На другое лето в горной долине снова дымилась труба…

Перевод Л. Брауде

Арнульф Эверланн

Поле славы

Я часто вставал среди ночи и мыл руки. А потом ложился опять. Да, мне все время снилась кровь. Днем я заставлял себя не думать о ней. Но во сне опять начиналось то же самое.

Теперь я справился с этим. Нет такой трудности, с которой нельзя справиться, если приложить все силы. Людям удается невероятное, если они бьют в одну цель. Тогда они бывают всемогущи.

Итак, моя сила в самодисциплине, в неограниченном господстве не только над чувствами, но и над малейшими проблесками воспоминаний. Стоит мне заметить, что мне в голову собирается прийти новая мысль, а она опасна, как я не пускаю ее. Таким образом я стал совершенно неуязвим.

Мало мне помнятся теперь те годы, когда мы были в чужих краях. Один только день, когда мы штурмовали высоту 269. А остальное почти забылось. Но я должен мыть руки.

Когда я хочу забыть о чем-нибудь, я делаю это так — вдалбливаю себе в голову имена и даты, взятые из других мест и времен, и перемешиваю их с личностями и местами, которые не имеют к этому никакого отношения. Так возникают путаница и неразбериха и затуманивается то, от чего я должен избавиться. Бывает, правда, что я вижу это через несколько месяцев во сне, но в конце концов оно перестает и спиться.
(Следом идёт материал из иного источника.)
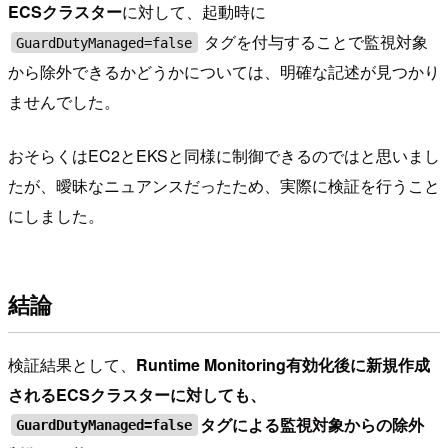
ECSクラスター
に対して、起動時に
タグを付与することで監視対象
GuardDutyManaged=false
から除外できるかどうかについては、明確な記述が見つかり
ませんでした。
おそらくはEC2とEKSと同様に制御できるのではと思いまし
たが、曖昧なニュアンスだったため、実際に検証を行うこと
にしました。
結論
検証結果として、
Runtime Monitoring有効化後に新規作成
されるECSクラスターに対しても、
タグによる監視対象からの除外
GuardDutyManaged=false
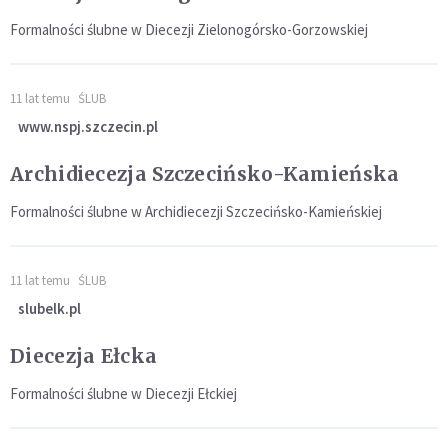
Formalności ślubne w Diecezji Zielonogórsko-Gorzowskiej
11 lat temu
ŚLUB
www.nspj.szczecin.pl
Archidiecezja Szczecińsko-Kamieńska
Formalności ślubne w Archidiecezji Szczecińsko-Kamieńskiej
11 lat temu
ŚLUB
slubelk.pl
Diecezja Ełcka
Formalności ślubne w Diecezji Ełckiej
Сложные события — пустое дело. Ведь только отдельные зрительные образы удерживаются прочно. Лицо Гастона — белый затуманенный овал, а в неподвижном смертельно испуганном взгляде страх, всесильный страх. Вот что сквернее всего. Да еще кровь.

Я много убивал, и меня чуть не убили. Я ведь был почти два года на чужбине, в Галиции и в Польше, до того как нас перебросили на западный фронт. Все шло как по писаному, хотя это звучит ужасно. И, однако, мы все стервенели, когда доходило до дела, и должны были либо умереть, либо убить.

Только когда мы прибыли во Францию, стало иначе. Там мы месяцами никуда не двигались. Окопались на горке да и жили там — настроили домиков, обзавелись кошками, курами и огородами.

Расположились мы во французской Лотарингии, в рощице. Французы находились повыше нас, они занимали высотку 269. Но от нашей передовой линии было немногим больше нескольких сот метров до французских позиций, и когда мы ночью выползали в разведку, то бывало, что оказывались лицом к лицу с французами. А спрыгивая в воронку от снаряда, мы никогда не знали, не угодили ли мы прямо в ловушку к противнику.

Тут бы и надо было нам убивать друг друга. Но мы просто отступали. И так бывало часто. Но случалось, что мы не уходили, а лежали друг против друга и переговаривались. Мы ведь по большей части понимали немножко по-французски и, в сущности говоря, понимали друг друга лучше, нежели нам было дозволено. Так много-то и говорить было нечего. Мы угощали друг друга сигаретами и говорили bonsoir! Так вот и познакомились.

Встречались мы и днем. Это было весной. Солнце начало припекать холмы, и у нас стало приванивать. Повсюду повысыпала мать-и-мачеха, а жаворонок утопал в золотисто-голубом воздухе. Лежа мы следили за ним, и глаза у нас были на мокром месте.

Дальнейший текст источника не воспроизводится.